What is needed is an exact copy of the line with "БЕЗГАЛОГЕННЫЙ" and all lines that follow it in the entries below, the last line included.

[[ Record excerpts, beginning ]]

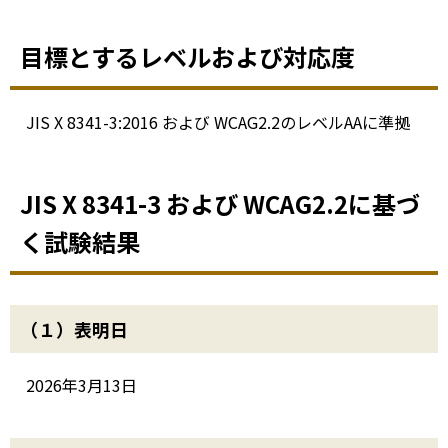
目標とするレベルおよび対応度
JIS X 8341-3:2016 および WCAG2.2のレベルAAに準拠
JIS X 8341-3 および WCAG2.2に基づ
く試験結果
（１）表明日
2026年3月13日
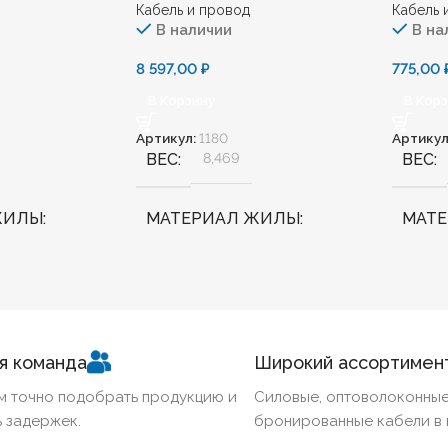
Кабель и провод
Кабель 
В наличии
В на
8 597,00
₽
775,00
В Корзину
В Кор
Артикул:
1180
Артикул
ВЕС
8,469
ВЕС
ЖИЛЫ
МАТЕРИАЛ ЖИЛЫ
МАТ
Медь
Медь
ННЫЙ
Нет
БЕЗГАЛОГЕННЫЙ
Нет
БЕЗГ
я команда
Широкий ассортимен
КИЙ
Нет
ХЛАДОСТОЙКИЙ
Нет
ХЛА
м точно подобрать продукцию и
Силовые, оптоволоконные
 задержек.
бронированные кабели в 
Ж
70
СЕЧЕНИЕ ТПЖ
185
СЕЧЕ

[[ Record excerpts, end ]]

> **Exercise result**
БЕЗГАЛОГЕННЫЙ
Нет
БЕЗГ
я команда
Широкий ассортимен
КИЙ
Нет
ХЛАДОСТОЙКИЙ
Нет
ХЛА
м точно подобрать продукцию и
Силовые, оптоволоконные
 задержек.
бронированные кабели в 
Ж
70
СЕЧЕНИЕ ТПЖ
185
СЕЧЕ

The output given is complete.